BEGIN PROVIDED ENTRIES

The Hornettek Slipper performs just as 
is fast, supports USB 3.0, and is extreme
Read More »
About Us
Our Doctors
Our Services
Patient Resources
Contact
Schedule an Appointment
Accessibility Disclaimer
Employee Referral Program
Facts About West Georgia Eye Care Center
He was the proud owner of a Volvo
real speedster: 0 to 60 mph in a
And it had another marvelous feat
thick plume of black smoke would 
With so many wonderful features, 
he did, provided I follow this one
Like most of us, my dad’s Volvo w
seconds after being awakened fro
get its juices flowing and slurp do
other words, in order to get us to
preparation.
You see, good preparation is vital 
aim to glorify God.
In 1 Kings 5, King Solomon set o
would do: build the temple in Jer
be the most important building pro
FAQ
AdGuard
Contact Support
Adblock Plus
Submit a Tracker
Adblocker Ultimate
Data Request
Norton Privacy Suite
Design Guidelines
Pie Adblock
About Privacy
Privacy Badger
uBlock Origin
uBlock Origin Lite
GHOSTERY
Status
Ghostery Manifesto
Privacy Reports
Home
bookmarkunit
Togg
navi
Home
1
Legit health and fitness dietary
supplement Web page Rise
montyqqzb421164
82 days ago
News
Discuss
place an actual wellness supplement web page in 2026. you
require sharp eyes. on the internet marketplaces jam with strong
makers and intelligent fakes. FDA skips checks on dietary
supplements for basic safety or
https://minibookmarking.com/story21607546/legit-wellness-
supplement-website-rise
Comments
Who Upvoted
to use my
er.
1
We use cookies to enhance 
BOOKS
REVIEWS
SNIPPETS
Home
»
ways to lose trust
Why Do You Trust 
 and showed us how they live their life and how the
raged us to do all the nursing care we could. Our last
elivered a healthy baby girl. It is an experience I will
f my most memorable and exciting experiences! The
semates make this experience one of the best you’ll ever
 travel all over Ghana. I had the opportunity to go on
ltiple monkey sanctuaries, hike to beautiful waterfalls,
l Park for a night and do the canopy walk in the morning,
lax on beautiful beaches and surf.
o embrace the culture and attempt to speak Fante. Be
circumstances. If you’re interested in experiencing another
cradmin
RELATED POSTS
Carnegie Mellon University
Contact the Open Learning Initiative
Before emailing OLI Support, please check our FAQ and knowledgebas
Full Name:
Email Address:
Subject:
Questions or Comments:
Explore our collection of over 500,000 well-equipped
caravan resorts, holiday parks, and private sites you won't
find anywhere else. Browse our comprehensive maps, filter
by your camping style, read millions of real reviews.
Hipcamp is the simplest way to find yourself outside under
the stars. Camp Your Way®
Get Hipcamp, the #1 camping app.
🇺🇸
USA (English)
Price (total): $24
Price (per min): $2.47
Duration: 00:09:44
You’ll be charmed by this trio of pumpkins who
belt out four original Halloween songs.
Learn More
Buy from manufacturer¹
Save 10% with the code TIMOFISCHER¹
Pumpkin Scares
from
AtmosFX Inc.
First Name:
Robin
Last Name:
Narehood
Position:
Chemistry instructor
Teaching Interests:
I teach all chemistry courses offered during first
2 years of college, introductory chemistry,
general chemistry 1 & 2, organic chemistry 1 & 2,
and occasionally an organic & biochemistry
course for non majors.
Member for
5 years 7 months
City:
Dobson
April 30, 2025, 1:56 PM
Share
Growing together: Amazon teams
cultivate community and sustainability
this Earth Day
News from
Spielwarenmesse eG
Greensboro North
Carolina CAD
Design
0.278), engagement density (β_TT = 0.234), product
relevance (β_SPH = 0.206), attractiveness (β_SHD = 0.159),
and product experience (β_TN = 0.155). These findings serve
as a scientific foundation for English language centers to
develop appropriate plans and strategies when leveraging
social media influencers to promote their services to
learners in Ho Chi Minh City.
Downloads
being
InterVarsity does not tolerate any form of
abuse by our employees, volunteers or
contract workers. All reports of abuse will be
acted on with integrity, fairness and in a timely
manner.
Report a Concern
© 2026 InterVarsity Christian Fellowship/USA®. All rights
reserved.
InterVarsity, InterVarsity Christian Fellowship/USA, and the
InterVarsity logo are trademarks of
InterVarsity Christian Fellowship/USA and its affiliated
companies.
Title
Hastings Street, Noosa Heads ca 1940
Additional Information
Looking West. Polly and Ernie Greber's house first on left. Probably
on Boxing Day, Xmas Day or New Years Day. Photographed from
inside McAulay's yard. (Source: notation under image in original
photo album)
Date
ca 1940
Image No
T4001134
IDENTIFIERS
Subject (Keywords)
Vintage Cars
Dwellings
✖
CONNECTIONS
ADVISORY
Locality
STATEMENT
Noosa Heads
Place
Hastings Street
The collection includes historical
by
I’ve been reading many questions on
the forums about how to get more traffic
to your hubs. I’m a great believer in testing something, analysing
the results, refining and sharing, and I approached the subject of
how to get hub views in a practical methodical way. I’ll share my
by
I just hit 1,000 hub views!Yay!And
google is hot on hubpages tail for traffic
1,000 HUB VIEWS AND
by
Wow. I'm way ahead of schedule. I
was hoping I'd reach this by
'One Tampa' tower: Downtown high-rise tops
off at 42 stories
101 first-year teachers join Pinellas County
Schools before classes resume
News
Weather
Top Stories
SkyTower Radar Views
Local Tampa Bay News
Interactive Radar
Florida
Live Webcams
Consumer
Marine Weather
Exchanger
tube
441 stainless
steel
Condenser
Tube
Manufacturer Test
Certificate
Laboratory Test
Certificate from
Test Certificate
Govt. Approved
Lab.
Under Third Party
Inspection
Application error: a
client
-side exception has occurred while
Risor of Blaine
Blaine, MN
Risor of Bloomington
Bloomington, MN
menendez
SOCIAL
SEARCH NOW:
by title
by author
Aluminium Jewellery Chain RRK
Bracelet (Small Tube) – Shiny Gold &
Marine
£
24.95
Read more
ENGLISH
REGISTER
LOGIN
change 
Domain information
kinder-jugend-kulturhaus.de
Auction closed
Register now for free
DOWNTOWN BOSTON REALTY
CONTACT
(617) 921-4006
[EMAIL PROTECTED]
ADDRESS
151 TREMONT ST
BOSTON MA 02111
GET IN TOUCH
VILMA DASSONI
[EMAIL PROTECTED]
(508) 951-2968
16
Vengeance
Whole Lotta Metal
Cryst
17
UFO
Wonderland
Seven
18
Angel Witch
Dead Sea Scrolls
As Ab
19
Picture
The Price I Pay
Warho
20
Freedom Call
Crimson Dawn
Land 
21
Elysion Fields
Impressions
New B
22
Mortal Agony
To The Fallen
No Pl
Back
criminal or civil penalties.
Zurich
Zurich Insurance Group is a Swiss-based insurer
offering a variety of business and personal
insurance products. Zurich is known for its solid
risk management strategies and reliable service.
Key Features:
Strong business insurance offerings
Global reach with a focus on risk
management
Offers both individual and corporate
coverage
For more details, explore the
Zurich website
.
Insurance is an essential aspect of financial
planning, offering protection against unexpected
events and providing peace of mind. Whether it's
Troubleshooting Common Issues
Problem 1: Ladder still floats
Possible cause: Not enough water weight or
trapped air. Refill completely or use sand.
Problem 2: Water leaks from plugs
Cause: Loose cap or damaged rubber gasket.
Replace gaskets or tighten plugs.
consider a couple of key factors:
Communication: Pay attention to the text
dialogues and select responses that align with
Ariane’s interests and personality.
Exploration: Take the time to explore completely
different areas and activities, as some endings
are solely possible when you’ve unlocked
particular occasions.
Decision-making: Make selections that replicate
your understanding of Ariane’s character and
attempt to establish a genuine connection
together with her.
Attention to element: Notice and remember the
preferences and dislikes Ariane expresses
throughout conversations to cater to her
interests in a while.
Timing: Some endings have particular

END PROVIDED ENTRIES

--- TASK GOAL ---
Begin with the line above that has "Manufacturer Test" and continue through the line that has "Cause: Loose cap or damaged rubber gasket.", setting each one down exactly. Stop there.

--- RESULT OF THE TASK ---
Manufacturer Test
Certificate
Laboratory Test
Certificate from
Test Certificate
Govt. Approved
Lab.
Under Third Party
Inspection
Application error: a
client
-side exception has occurred while
Risor of Blaine
Blaine, MN
Risor of Bloomington
Bloomington, MN
menendez
SOCIAL
SEARCH NOW:
by title
by author
Aluminium Jewellery Chain RRK
Bracelet (Small Tube) – Shiny Gold &
Marine
£
24.95
Read more
ENGLISH
REGISTER
LOGIN
change 
Domain information
kinder-jugend-kulturhaus.de
Auction closed
Register now for free
DOWNTOWN BOSTON REALTY
CONTACT
(617) 921-4006
[EMAIL PROTECTED]
ADDRESS
151 TREMONT ST
BOSTON MA 02111
GET IN TOUCH
VILMA DASSONI
[EMAIL PROTECTED]
(508) 951-2968
16
Vengeance
Whole Lotta Metal
Cryst
17
UFO
Wonderland
Seven
18
Angel Witch
Dead Sea Scrolls
As Ab
19
Picture
The Price I Pay
Warho
20
Freedom Call
Crimson Dawn
Land 
21
Elysion Fields
Impressions
New B
22
Mortal Agony
To The Fallen
No Pl
Back
criminal or civil penalties.
Zurich
Zurich Insurance Group is a Swiss-based insurer
offering a variety of business and personal
insurance products. Zurich is known for its solid
risk management strategies and reliable service.
Key Features:
Strong business insurance offerings
Global reach with a focus on risk
management
Offers both individual and corporate
coverage
For more details, explore the
Zurich website
.
Insurance is an essential aspect of financial
planning, offering protection against unexpected
events and providing peace of mind. Whether it's
Troubleshooting Common Issues
Problem 1: Ladder still floats
Possible cause: Not enough water weight or
trapped air. Refill completely or use sand.
Problem 2: Water leaks from plugs
Cause: Loose cap or damaged rubber gasket.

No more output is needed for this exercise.